The blitz has given the British politicians in particular a storehouse of images on which to draw at times of crisis: the symbol of an indomitable nation, united in resolution. The true story is, of course, more nuanced and complicated than that, cross-hatched as it must be by the freight of the prewar years, of differing experiences and expectations. There were thousands of examples of extreme bravery, fortitude and selflessness. There was also a pervasive sense of exhaustion, uncertainty and anxiety, and acts of selfishness, intransigence and contumely. The words that best sum up the blitz are probably endurance and defiance. And arising out of that, a sense of entitlement: that a nation that had been exhorted to take it could reasonably expect, when the war was finally over, to get [some] of it, in terms of greater equality, more employment, better housing, education and life chances in general.

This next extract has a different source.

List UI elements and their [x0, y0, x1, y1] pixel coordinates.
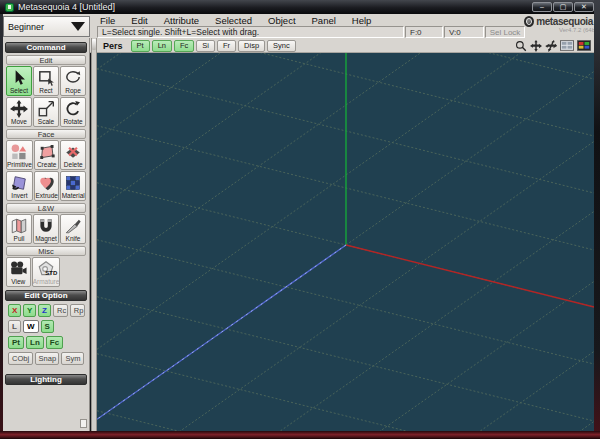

In 1940 the use of the transitive verb to blitz signified to destroy by aerial bombardment. Seventy years later it is sometimes used to mean to deal with something energetically; to concentrate a lot of effort on something to get it done. Both meanings resonate in our understanding of the blitz of 194041 and its aftermath.

Juliet Gardiner
June 2010

I think it is well for the man in the street to realise that there is no power on earth that can prevent him from being bombed. Whatever people may tell him, the bomber will always get through the only defence is in offence, which means that you have to kill more women and children more quickly than the enemy if you want to save yourselves.

Conservative leader Stanley Baldwin, speaking in the House of Commons in 1932

Robert Baltrop was sitting on the roof of a Sainsburys store in east London on Saturday, 7 September 1940. It was a warm late-summer afternoon, the rays of the sun stretching across the concrete rooftops. The air-raid alert had just sounded, so Baltrop, who worked as a porter in the store, humping and cleaning and that sort of thing, had clambered out to take up his post on lookout duty. It wasnt bad being a watcher during these daytime warnings, sitting up there in the sunshine and smoking and watching the sky, and looking down at the people going about their business as usual in the streets below. I wasnt really sure what I was watching for, anything dangerous fires or bombs falling or planes getting near, and I dont really know what I could have done about it. I suppose I should have had to go down the steps and tell them in the shop that a bomb had fallen on them!